To get the latest release:
- Visit this page to download: Releases Page.
- Locate the latest version and download the appropriate file for your operating system.
- Follow the instructions in the download section of the release for specific installation steps.
Once you have downloaded and installed the application:
- Open a terminal or command prompt.
- Navigate to the directory where the application is installed.
- Run the following command to start the inference server:
docker-compose up - Once the server is running, follow the instructions in the terminal to access the application through your web browser.
If you encounter any issues:
- Check System Requirements: Ensure all requirements are met.
- Review Docker Logs: If the application does not start, check the Docker logs for any error messages.
- Google the Error Message: Often, solutions are available online for common issues.

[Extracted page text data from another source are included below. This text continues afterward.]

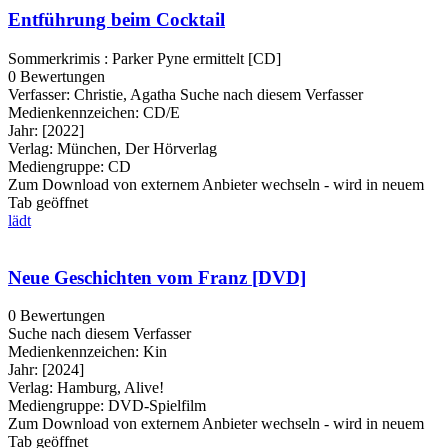
Entführung beim Cocktail
Sommerkrimis : Parker Pyne ermittelt [CD]
0 Bewertungen
Verfasser:
Christie, Agatha
Suche nach diesem Verfasser
Medienkennzeichen:
CD/E
Jahr:
[2022]
Verlag:
München, Der Hörverlag
Mediengruppe:
CD
Zum Download von externem Anbieter wechseln - wird in neuem
Tab geöffnet
lädt
Neue Geschichten vom Franz [DVD]
0 Bewertungen
Suche nach diesem Verfasser
Medienkennzeichen:
Kin
Jahr:
[2024]
Verlag:
Hamburg, Alive!
Mediengruppe:
DVD-Spielfilm
Zum Download von externem Anbieter wechseln - wird in neuem
Tab geöffnet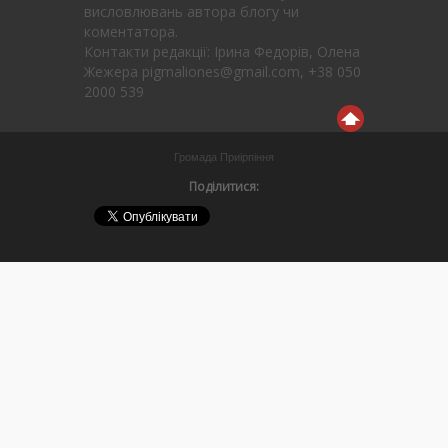
висловлювань автора блогу чи
коментатора.
Контакти редакції: Ірина Федорів, Олена
Жежера pigmaliones@gmail.com, +38 050
2000 539
Громада Приірпіння
Поділитися: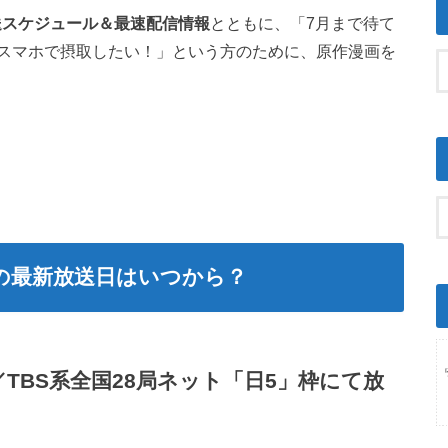
放送スケジュール＆最速配信情報
とともに、「7月まで待て
スマホで摂取したい！」という方のために、原作漫画を
の最新放送日はいつから？
S／TBS系全国28局ネット「日5」枠にて放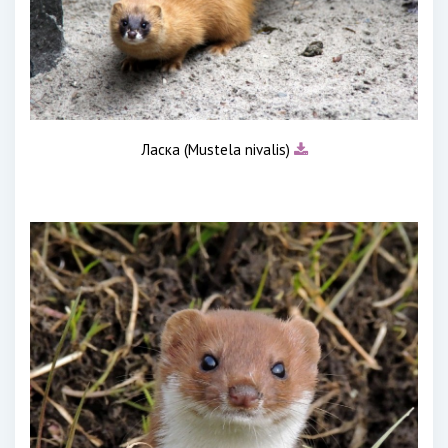
Ласка (Mustela nivalis)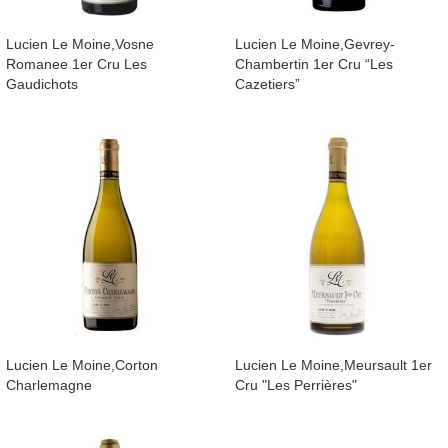
​Lucien Le Moine,Vosne
Lucien Le Moine,Gevrey-
Romanee 1er Cru Les
Chambertin 1er Cru “Les
Gaudichots
Cazetiers”
​Lucien Le Moine,Corton
Lucien Le Moine,Meursault 1er
Charlemagne
Cru "Les Perrières"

- Seek Help in the Community: Visit related forums or GitHub discussions for support.
For detailed documentation on how to use the application, you can refer to the Wiki section in the repository. This includes information on advanced features, tuning parameters, and FAQs.
We welcome contributions from the community. If you want to contribute, please follow our guidelines in the repository. Check the issues section for any enhancement requests or bugs that need fixing.
If you have further questions, you can open an issue in the GitHub repository. The community is active and ready to assist you.
- CUDA: A parallel computing platform and programming model.
- Generative AI: Using models to generate new content.
- MLOps: Integration of machine learning into operations for deployment.
This README.md file provides all the information you need to successfully download and run the dgx-spark-inference-stack application on your computer. Enjoy your journey into AI model serving!